Thursday 1 March 2018

Microsoft Advances Several of Its Hosted Artificial Intelligence Algorithms

Microsoft Cognitive Services hosts the company's hosted artificial intelligence algorithms. Currently, the company has announced advances in several cognitive service tools, including Microsoft Custom Vision Service, Face API and Bing Entity Search.

Joseph Sirosh, who leads Microsoft's artificial intelligence efforts, defined Microsoft's cognitive services in a corporate blog post announcing improvements, such as "a collection of cloud-hosted APIs that allow developers to Add simple AI capabilities for vision, speech, language, knowledge and research into applications, devices and platforms such as iOS, Android and Windows. These services are separate from other Azure AI services designed for more practical developers. DIY.

The idea is to put this kind of advanced artificial intelligence tools within reach of scientists, developers and any other interested party without having to lift heavy loads to build models and get results with the countless phases of test usually involved. types of exercises

For starters, the company moves the Custom Vision Service from free preview to paid preview, which is the last step before it is generally available.
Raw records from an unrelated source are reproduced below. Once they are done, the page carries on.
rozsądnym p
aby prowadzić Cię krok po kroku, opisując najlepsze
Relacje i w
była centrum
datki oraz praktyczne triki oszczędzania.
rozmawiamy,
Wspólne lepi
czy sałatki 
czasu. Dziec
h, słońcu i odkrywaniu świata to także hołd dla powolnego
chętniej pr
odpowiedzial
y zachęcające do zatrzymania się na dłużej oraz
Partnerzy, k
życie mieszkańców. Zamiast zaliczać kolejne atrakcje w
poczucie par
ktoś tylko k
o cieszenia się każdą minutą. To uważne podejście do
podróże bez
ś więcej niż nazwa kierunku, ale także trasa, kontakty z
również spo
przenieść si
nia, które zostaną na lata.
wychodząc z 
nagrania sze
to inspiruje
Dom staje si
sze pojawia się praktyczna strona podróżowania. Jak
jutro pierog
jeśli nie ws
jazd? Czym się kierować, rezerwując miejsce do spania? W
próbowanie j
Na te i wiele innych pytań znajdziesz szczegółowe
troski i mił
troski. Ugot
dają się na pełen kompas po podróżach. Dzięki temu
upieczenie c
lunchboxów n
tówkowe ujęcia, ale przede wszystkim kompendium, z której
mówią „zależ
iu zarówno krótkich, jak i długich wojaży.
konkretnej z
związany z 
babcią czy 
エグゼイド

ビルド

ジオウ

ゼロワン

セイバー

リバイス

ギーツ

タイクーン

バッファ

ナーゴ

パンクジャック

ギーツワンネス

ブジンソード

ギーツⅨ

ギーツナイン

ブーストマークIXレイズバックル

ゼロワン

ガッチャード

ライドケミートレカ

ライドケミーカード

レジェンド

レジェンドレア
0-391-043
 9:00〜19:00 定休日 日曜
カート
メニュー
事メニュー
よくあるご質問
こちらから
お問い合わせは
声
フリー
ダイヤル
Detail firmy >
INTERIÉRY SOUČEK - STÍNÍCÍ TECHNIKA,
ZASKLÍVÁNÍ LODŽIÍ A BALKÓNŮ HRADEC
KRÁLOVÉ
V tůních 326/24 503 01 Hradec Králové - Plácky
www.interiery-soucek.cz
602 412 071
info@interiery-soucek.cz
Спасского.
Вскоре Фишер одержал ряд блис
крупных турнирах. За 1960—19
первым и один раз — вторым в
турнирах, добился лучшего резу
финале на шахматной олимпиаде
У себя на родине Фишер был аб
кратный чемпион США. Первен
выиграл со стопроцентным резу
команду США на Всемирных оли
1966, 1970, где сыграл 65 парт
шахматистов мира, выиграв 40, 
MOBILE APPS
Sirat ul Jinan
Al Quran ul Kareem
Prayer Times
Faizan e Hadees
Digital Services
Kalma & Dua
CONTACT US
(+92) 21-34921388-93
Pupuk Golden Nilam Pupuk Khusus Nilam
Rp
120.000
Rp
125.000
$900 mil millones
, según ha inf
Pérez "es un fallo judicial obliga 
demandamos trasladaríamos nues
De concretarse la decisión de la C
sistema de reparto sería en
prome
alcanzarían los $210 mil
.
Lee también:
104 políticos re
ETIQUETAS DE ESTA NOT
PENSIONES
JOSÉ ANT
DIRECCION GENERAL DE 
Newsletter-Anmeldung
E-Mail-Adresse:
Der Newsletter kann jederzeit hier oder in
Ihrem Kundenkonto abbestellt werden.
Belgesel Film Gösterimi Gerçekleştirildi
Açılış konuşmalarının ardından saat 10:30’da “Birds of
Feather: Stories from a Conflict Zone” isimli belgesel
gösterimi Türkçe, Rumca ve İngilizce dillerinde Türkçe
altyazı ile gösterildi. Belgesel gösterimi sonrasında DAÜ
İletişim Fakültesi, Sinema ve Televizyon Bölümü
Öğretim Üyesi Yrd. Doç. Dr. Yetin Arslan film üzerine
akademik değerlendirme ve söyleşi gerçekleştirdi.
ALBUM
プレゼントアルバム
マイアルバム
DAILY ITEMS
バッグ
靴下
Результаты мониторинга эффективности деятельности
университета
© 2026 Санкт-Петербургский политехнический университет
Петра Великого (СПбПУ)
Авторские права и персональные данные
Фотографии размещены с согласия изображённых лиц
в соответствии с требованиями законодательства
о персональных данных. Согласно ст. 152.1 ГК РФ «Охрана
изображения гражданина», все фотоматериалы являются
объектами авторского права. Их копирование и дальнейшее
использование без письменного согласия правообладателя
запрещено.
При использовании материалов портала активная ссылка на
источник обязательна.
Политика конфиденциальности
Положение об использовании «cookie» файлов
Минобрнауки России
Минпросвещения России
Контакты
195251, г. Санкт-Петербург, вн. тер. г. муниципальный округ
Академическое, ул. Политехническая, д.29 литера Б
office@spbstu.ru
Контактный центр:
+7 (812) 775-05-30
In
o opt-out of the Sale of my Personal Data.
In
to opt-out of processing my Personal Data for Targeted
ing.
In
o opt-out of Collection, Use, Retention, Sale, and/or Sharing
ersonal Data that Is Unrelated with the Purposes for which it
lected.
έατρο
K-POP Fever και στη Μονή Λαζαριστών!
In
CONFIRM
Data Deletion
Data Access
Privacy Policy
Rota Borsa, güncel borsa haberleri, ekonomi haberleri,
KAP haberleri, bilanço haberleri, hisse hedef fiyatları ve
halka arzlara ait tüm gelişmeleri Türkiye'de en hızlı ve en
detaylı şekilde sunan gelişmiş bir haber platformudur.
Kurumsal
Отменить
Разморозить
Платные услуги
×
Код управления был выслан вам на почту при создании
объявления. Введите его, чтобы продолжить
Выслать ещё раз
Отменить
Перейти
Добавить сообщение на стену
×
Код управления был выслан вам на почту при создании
Sirosh writes that this service helps developers easily train a classifier with their own data, export the models and integrate these custom classifiers directly into their applications, and run them offline in real time on iOS, Android and many other devices.

Andy Hickl, who works in the cognitive services group as group program director, says the tool is designed to help companies identify similar entities automatically, recognizing not only that an image is a dog. but it is a specific type of dog or dog that belongs to a particular person.

The Face API, usually available today, automatically identifies a specific person from a large number of people. With today's version, the tool allows developers to create groups of up to one million people. Hickl says it's important because so far, many facial recognition algorithms could only recognize a handful of faces, useful as far as possible, but not really scalable like that, he says.

Finally, the Bing Entity Search algorithm allows developers to insert Bing search results into any application. For example, you can retrieve search results from any tool that is restricted by a Bing entity, such as an image or a website. This tool is usually available today.